Yeah, it would be much easier like that, I've thought of that option before. ;-)

Bandwith isn't that much an issue... however with over 5000 users, mass amounts of open sessions on a server causes problems with the server.

Open sessions on the server often remain, even after the program has stopped running. So you end up with a bunch of workstations connected to your servers, not doing anything, but not letting other workstations do anything either. Some times clearing the sessions will fix it, some times you have to reboot.

I had a small one-way messaging program being run off of a file server on each workstation via login script once. After the program was loaded into memory, the workstations weren't releasing there sessions on the file share. There was no reason the sessions should be kept open, and not every workstation kept them open, but enough of them did to keep crashing it. Ended up having to copy the program to each workstation, instead of running it off the server.

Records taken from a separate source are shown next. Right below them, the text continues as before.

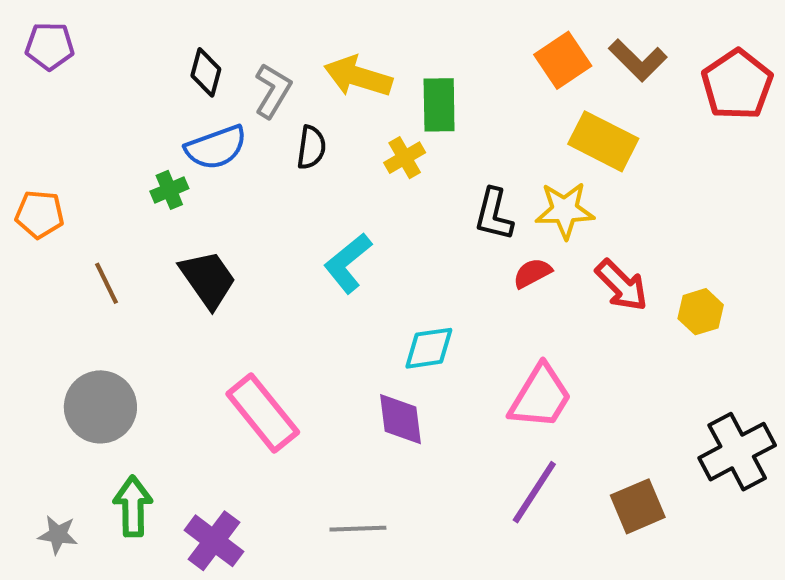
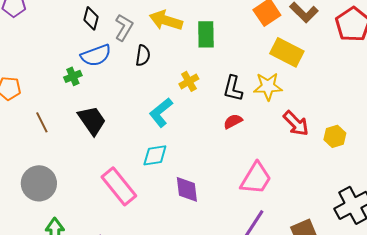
yellow cross: (405, 158) -> (189, 81), moved
red semicircle: (532, 273) -> (233, 121), moved
cyan diamond: (429, 348) -> (155, 155), moved

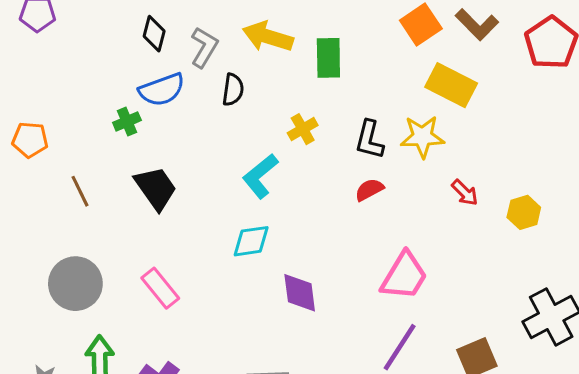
red arrow: (296, 123) -> (465, 193), size x0.7
pink rectangle: (119, 186) -> (160, 288), moved, size x0.7

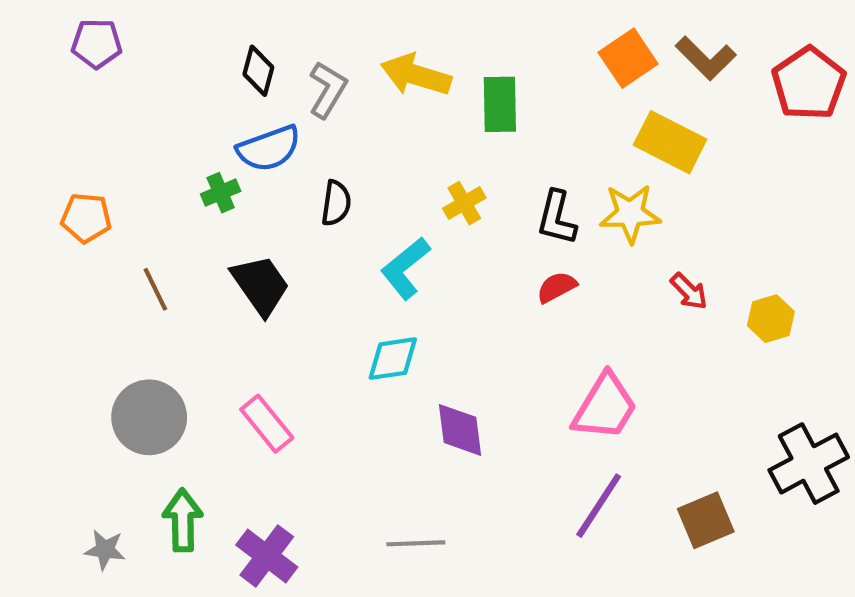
black semicircle: (233, 90) -> (336, 203), moved

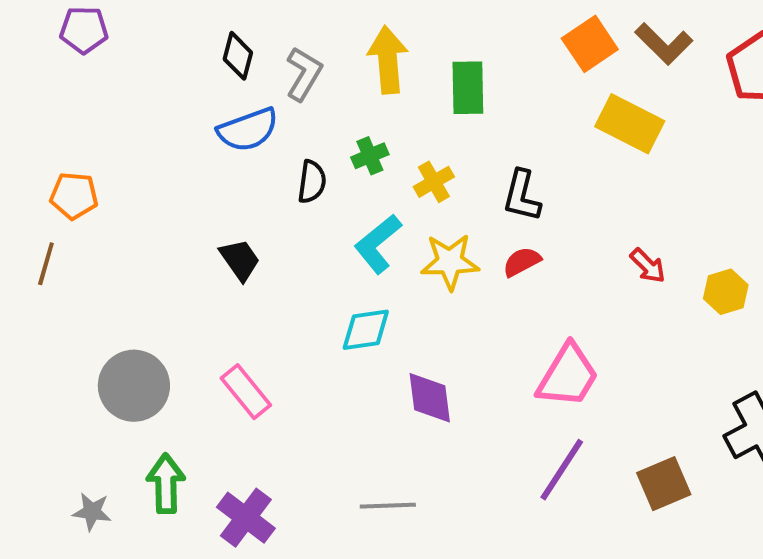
yellow arrow: (416, 75) -> (388, 60), turned 68
green cross: (221, 193) -> (370, 156), moved
yellow star: (630, 214) -> (450, 262), moved
black trapezoid: (260, 285) -> (240, 260), size x0.7
brown line: (155, 289) -> (46, 264), moved, turned 42

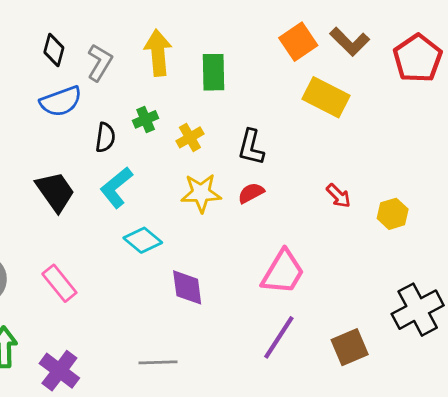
cyan L-shape: (378, 244) -> (116, 187), moved
black trapezoid: (240, 260) -> (55, 192), size x1.4
cyan diamond: (366, 330) -> (143, 240), turned 48

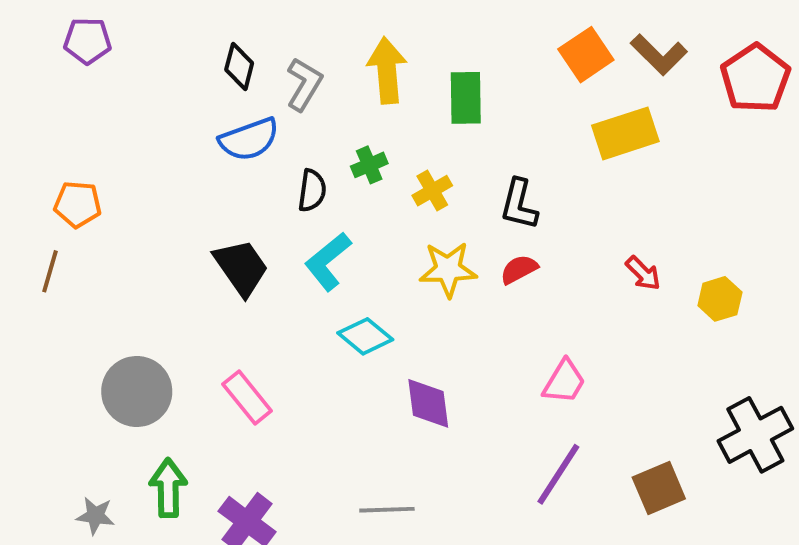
yellow rectangle: (326, 97) -> (625, 133), turned -45
pink trapezoid: (283, 272) -> (564, 382), size x0.7

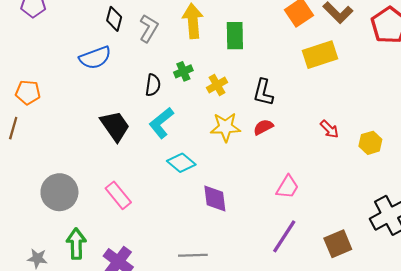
blue semicircle: (249, 139) -> (95, 58), moved

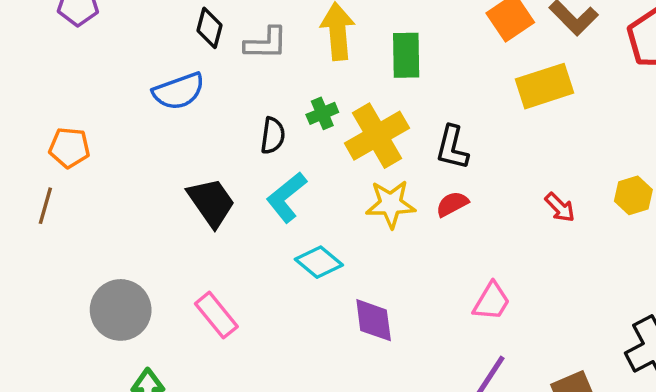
gray L-shape: (149, 28) -> (266, 43), turned 60
yellow cross: (217, 85) -> (377, 136), size x1.8
yellow hexagon: (370, 143) -> (633, 195), moved

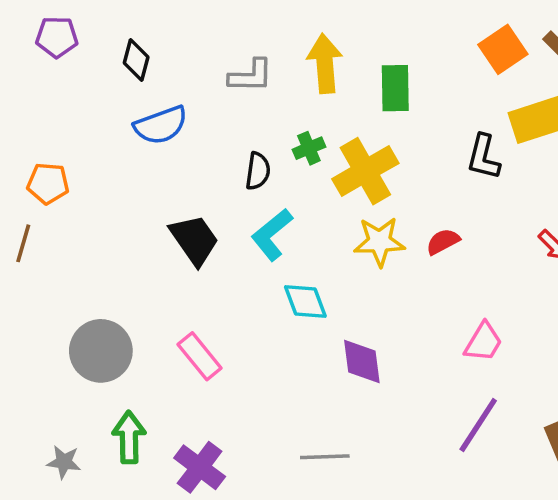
black diamond: (209, 28) -> (136, 60), moved
black L-shape: (452, 148) -> (483, 157), moved
cyan diamond: (319, 262) -> (305, 302), turned 30

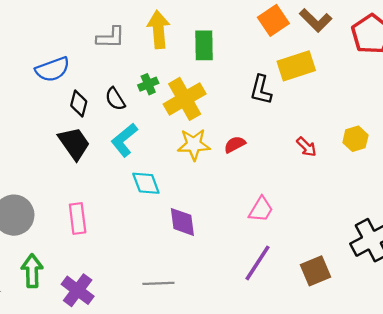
black diamond: (136, 60) -> (79, 103), moved
black semicircle: (258, 171) -> (115, 99), turned 140
pink rectangle: (200, 356) -> (78, 219), turned 32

Probably wouldn't be a problem in a smaller environment.

Wasn't very fun.

quote:

Or, depending on how fast your network is, don't even bother copying the executable to the clients. Just dump everything into the NETLOGON share. Then you don't have to worry whether a client has an incorrect version, no Kixtart at all, or whether somebody tries to break the login script. Granted it adds about 300k of traffic for each user, but, unless you're using dial-up or ISDN, you shoudl eb fine with this. It will also make verison control easier.

The FAQ Forum contains multiple threads about this.